Travi e soffitto sono i rami dei cedri e cipressi.

I due sono sdraiati su un giaciglio di erba e fiori; guardano il cielo e vedono i rami di cedri e cipressi intrecciati come fossero un soffito travato.

Dalla Scrittura sappiamo che cedri e cipressi del Libano erano usati dall’edilizia salomonica in particolare per l’edificazione del Tempio di gerusalemme. “La gloria del Libano (cioè i cedri) verrà a te, cipressi, olmi e abeti abbelliranno il luogo del mio santuario” (Isaia 60,13).

In dissolvenza alla capanna d’amore dei due protagonisti del Ct si sostiruisce la meravigliosa struttura del Tempio, luogo d’incontro di Dio con la sua sposa, Israele.

Conclusione.

La bellezza.
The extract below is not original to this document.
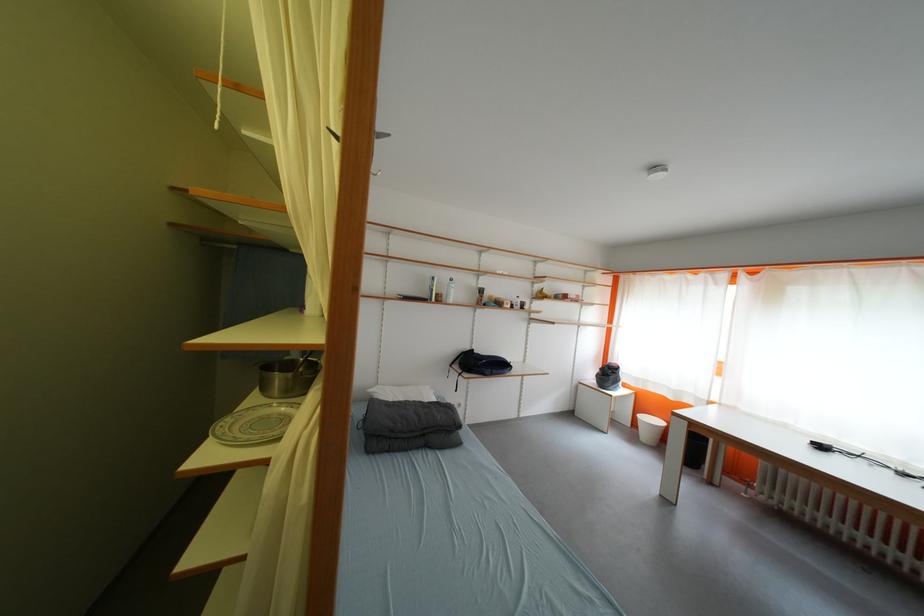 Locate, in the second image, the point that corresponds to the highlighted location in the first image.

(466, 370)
La bellezza spirituale. La bellezza della vita spirituale.

Nella vita spiritule per acquisire bellezza occorre lottare. Bernardo di Chiaravalle scrive: “Ecco cosa capita ai principianti. Basta che comincino appena a gustare le nuove soavità della contemplazione, e vivano qualche esperienza più dolce, pensano subito di nonmaver più nessun bisogno di lottare contro i vizi” (Sermoni sul cantico dei canticiXXXIX,2). Perciò nella vita spirituale occorre “cavalcare”.
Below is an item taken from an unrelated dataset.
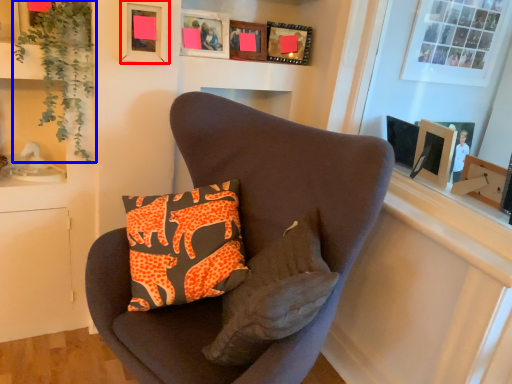 Question: Which object appears farthest to the camera in this image, picture frame (highlighted by a red box) or plant (highlighted by a blue box)?

Choices:
 (A) picture frame
 (B) plant

Answer: (A)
I richiami alla geografia di Israele e alla sua storia fanno pensare che il redattore del Ct avesse presenti alcuni testi che cantano le glorie della nuova Gerusalemme.

“La gloria del Libano verrà a te, cipressi, olmi e abeti insieme, per abbellire il luogo del mio santuario, per glorificare il luogo dove poggio i miei piedi. Verranno a te in atteggiamento umile i figli dei tuoi oppressori; ti si getteranno proni alle piante dei piedi quanti ti disprezzavano. Ti chiameranno Città del Signore, Sion del Santo di Israele” (Isaia 60,13-14). L’amore schietto ricorda a Israele che, tornato nella propria terra, pur dominato ancora da potenze straniere, il Signore l’ha scelto e rimane fedele alla sua scelta.